The A-bomb explosion over the island of Mururoa, on 2 July 1966, was the first of a series of explosions of tactical bombs that the French Army tested in the Pacific Ocean.

(AP)

“We had to wait inside the shelters until the rain passed,” says Daniel, a local farmer from Mangareva, one of the French Polynesian islands in the Gambier Archipelago, 1,500 kilometres south-east of Tahiti. He describes the drill carried out by French military officers for the island’s 500 residents on 24 August 1968, the day Canopus – a thermonuclear device 150 times stronger than those that destroyed Hiroshima and Nagasaki in August 1945 – went off 400km away.

This was neither the first nor the last time islanders would seek shelter when it rained. Between 1966 and 1996, France conducted 193 nuclear tests in what was then the Overseas Territory of French Polynesia. Forty-six tests were carried out in the atmosphere, the blasts producing radioactive clouds that floated with the winds, depositing radionuclides all over the environment and exposing people, fauna and flora to abnormal levels of irradiation.

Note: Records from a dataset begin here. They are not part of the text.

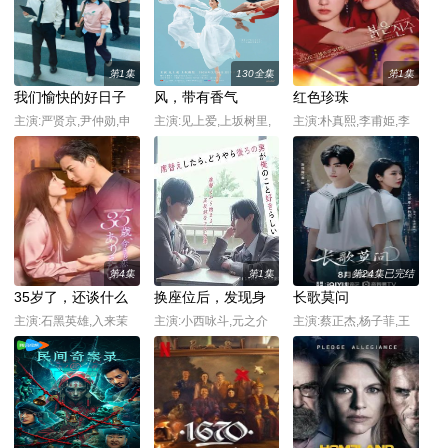
第1集
130全集
第1集
我们愉快的好日子
风，带有香气
红色珍珠
主演:严贤京,尹仲勋,申
主演:见上爱,上坂树里,
主演:朴真熙,李甫姫,李
正允,尹多英,金惠玉,鲜
水野美纪,早坂美海,小
元宗,韩振熙,李应敬,李
于在德,尹多勋,文喜京,
林隆,小林虎之介,津崎
代延,金惠仙,金宣敬,이
李商淑,郑孝彬,李家豪,
史郎,岩瀬顕子,三浦贵
정용,채빈
郑永琡
大,根岸季衣,大岛美幸,
义达祐未,たくや,原田
泰造,北村一辉,佐野晶
哉,藤原季节,林裕太,坂
第4集
第1集
第24集已完结
东弥十郎,内田慈,小倉
35岁了，还谈什么
换座位后，发现身
长歌莫问
史也,片冈鹤太郎,松金
恋爱
后的男生好像喜欢
主演:石黑英雄,入来茉
主演:小西咏斗,元之介
主演:蔡正杰,杨子菲,王
米子,广冈由里子,春海
里
我
坤炎,刘美辰
四方,多部未华子,高岛
政宏,二田絢乃,中田青
渚,井上向日葵,丸山礼,
研直子,生田绘梨花,菊
池亚希子,中井友望,木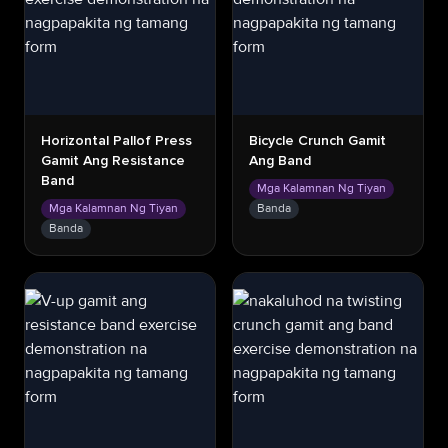
Horizontal Pallof Press
Bicycle Crunch Gamit
Gamit Ang Resistance
Ang Band
Band
Mga Kalamnan Ng Tiyan
Mga Kalamnan Ng Tiyan
Banda
Banda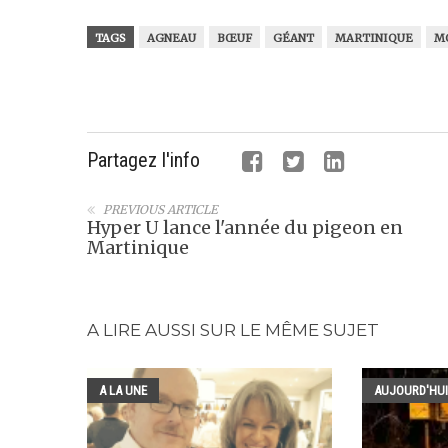
TAGS
AGNEAU
BŒUF
GÉANT
MARTINIQUE
M
Partagez l'info
PREVIOUS ARTICLE
Hyper U lance l'année du pigeon en
Martinique
A LIRE AUSSI SUR LE MÊME SUJET
A LA UNE
AUJOURD'HUI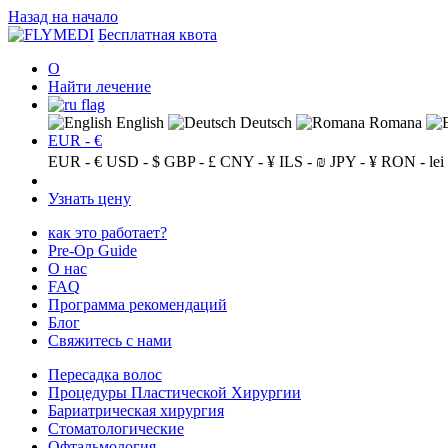
Назад на начало
Бесплатная квота
О
Найти лечение
English
Deutsch
Romana
EUR - €
EUR - €
USD - $
GBP - £
CNY - ¥
ILS - ₪
JPY - ¥
RON - lei
Узнать цену
как это работает?
Pre-Op Guide
О нас
FAQ
Программа рекомендаций
Блог
Свяжитесь с нами
Пересадка волос
Процедуры Пластической Хирургии
Бариатрическая хирургия
Стоматологические
Офтальмология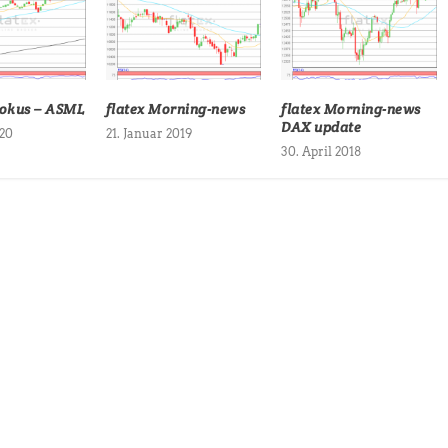
Fokus – ASML
flatex Morning-news
flatex Morning-news
DAX update
020
21. Januar 2019
30. April 2018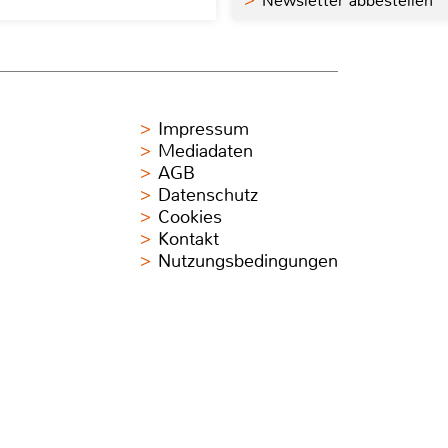
Newsletter abbestellen
Impressum
Mediadaten
AGB
Datenschutz
Cookies
Kontakt
Nutzungsbedingungen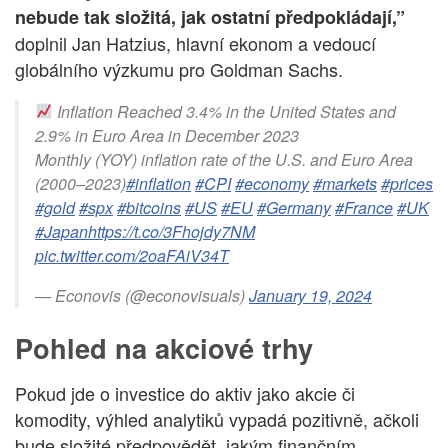
nebude tak složitá, jak ostatní předpokládají,”
doplnil Jan Hatzius, hlavní ekonom a vedoucí
globálního výzkumu pro Goldman Sachs.
Inflation Reached 3.4% in the United States and
2.9% in Euro Area in December 2023
Monthly (YOY) inflation rate of the U.S. and Euro Area
(2000–2023)
#inflation
#CPI
#economy
#markets
#prices
#gold
#spx
#bitcoins
#US
#EU
#Germany
#France
#UK
#Japan
https://t.co/3Fhojdy7NM
pic.twitter.com/2oaFAiV34T
— Econovis (@econovisuals)
January 19, 2024
Pohled na akciové trhy
Pokud jde o investice do aktiv jako akcie či
komodity, výhled analytiků vypadá pozitivně, ačkoli
bude složité předpovědět, jakým finančním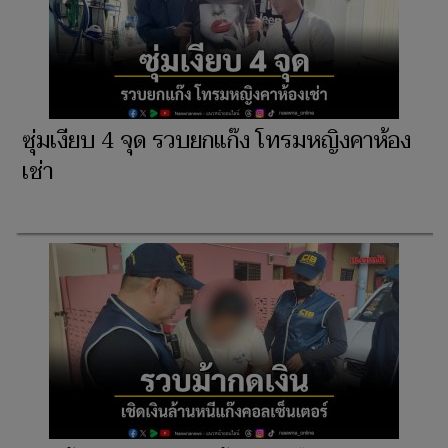
ซุ่มเงียบ 4 จุด รวบยกแก๊ง โทรมหญิงคาห้อง
เช่า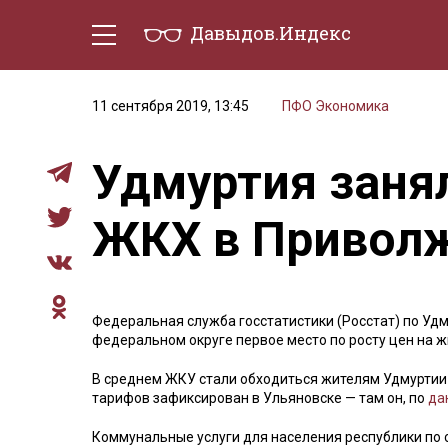
Давыдов.Индекс
Политическая жизнь
Эконо
11 сентября 2019, 13:45
ПФО
Экономика
Удмуртия занял
ЖКХ в Приволж
Федеральная служба госстатистики (Росстат) по Уд
федеральном округе первое место по росту цен на ж
В среднем ЖКУ стали обходиться жителям Удмуртии 
тарифов зафиксирован в Ульяновске — там он, по
да
Коммунальные услуги для населения республики по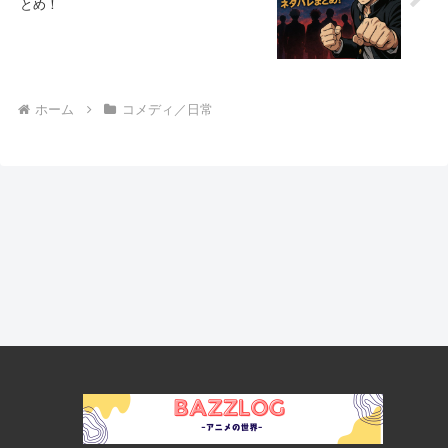
とめ！
ホーム
コメディ／日常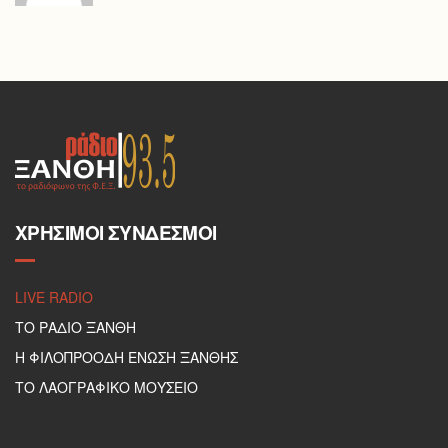
ΧΡΉΣΙΜΟΙ ΣΎΝΔΕΣΜΟΙ
LIVE RADIO
ΤΟ ΡΑΔΙΟ ΞΑΝΘΗ
Η ΦΙΛΟΠΡΟΟΔΗ ΕΝΩΣΗ ΞΑΝΘΗΣ
ΤΟ ΛΑΟΓΡΑΦΙΚΟ ΜΟΥΣΕΙΟ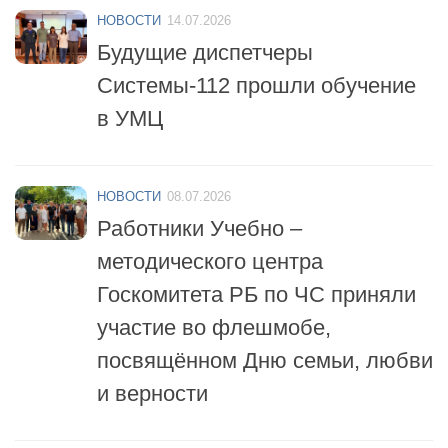
НОВОСТИ
14.07.2026
Будущие диспетчеры
Системы-112 прошли обучение
в УМЦ
НОВОСТИ
08.07.2026
Работники Учебно –
методического центра
Госкомитета РБ по ЧС приняли
участие во флешмобе,
посвящённом Дню семьи, любви
и верности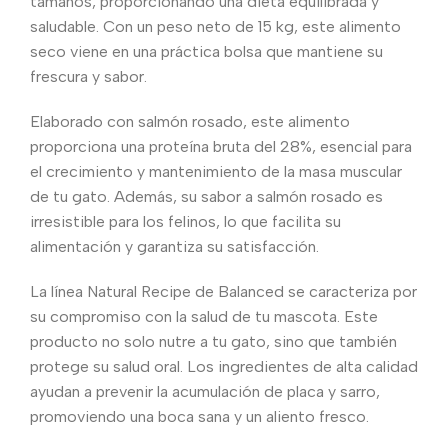
tamaños, proporcionando una dieta equilibrada y
saludable. Con un peso neto de 15 kg, este alimento
seco viene en una práctica bolsa que mantiene su
frescura y sabor.
Elaborado con salmón rosado, este alimento
proporciona una proteína bruta del 28%, esencial para
el crecimiento y mantenimiento de la masa muscular
de tu gato. Además, su sabor a salmón rosado es
irresistible para los felinos, lo que facilita su
alimentación y garantiza su satisfacción.
La línea Natural Recipe de Balanced se caracteriza por
su compromiso con la salud de tu mascota. Este
producto no solo nutre a tu gato, sino que también
protege su salud oral. Los ingredientes de alta calidad
ayudan a prevenir la acumulación de placa y sarro,
promoviendo una boca sana y un aliento fresco.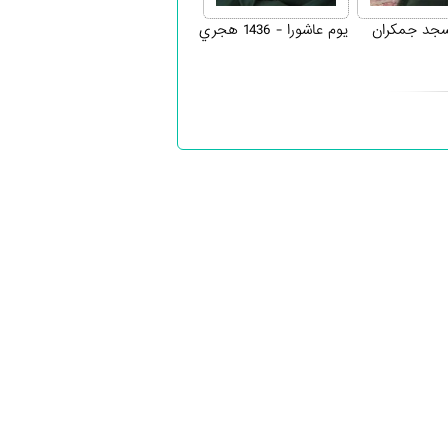
جد جمکران
يوم عاشورا - 1436 هجري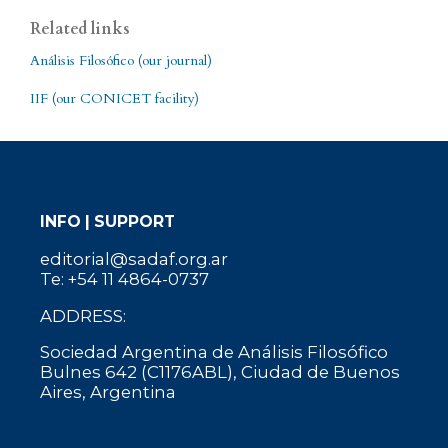
Related links
Análisis Filosófico (our journal)
IIF (our CONICET facility)
INFO | SUPPORT
editorial@sadaf.org.ar
Te: +54 11 4864-0737
ADDRESS:
Sociedad Argentina de Análisis Filosófico
Bulnes 642 (C1176ABL), Ciudad de Buenos
Aires, Argentina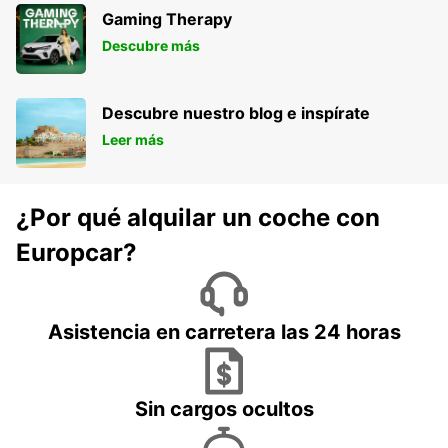
Gaming Therapy
Descubre más
Descubre nuestro blog e inspírate
Leer más
¿Por qué alquilar un coche con
Europcar?
Asistencia en carretera las 24 horas
Sin cargos ocultos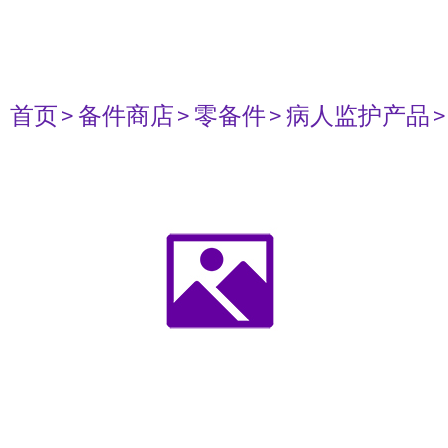
首页
> 备件商店
> 零备件
> 病人监护产品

For years, the true impact of nuclear testing in French Polynesia – these days a French Overseas Collectivity of 118 islands and atolls that spread across more than 2000km of Pacific waters – was kept a closely-guarded secret. Even to this day, all information about exposure levels is protected by the French military. But recently, the full extent of the fallout has slowly begun to come to light, and earlier this month, French Polynesian opposition politician Oscar Temaru told a United Nations meeting in New York that a complaint had been filed against France for ‘crimes against humanity’ in the International Criminal Court on behalf of “all the people who died from the consequences of nuclear colonialism”.

For the roughly 126,000 military personnel and civilians estimated to have had direct contact with residual radioactive materials from the tests, potential health impacts such as various cancers.

Due to poor infrastructure and a lack of access, many cases in Polynesia remained unreported for a long time and until 2009, most cancer patients were evacuated either to New Zealand of France for radiation therapy. Data released by the French Polynesian Ministry of Health earlier this year shows a steady increase in the number of radiation-induced diseases, with 93 new cancer cases reported in 1992 compared to 467 in 2017.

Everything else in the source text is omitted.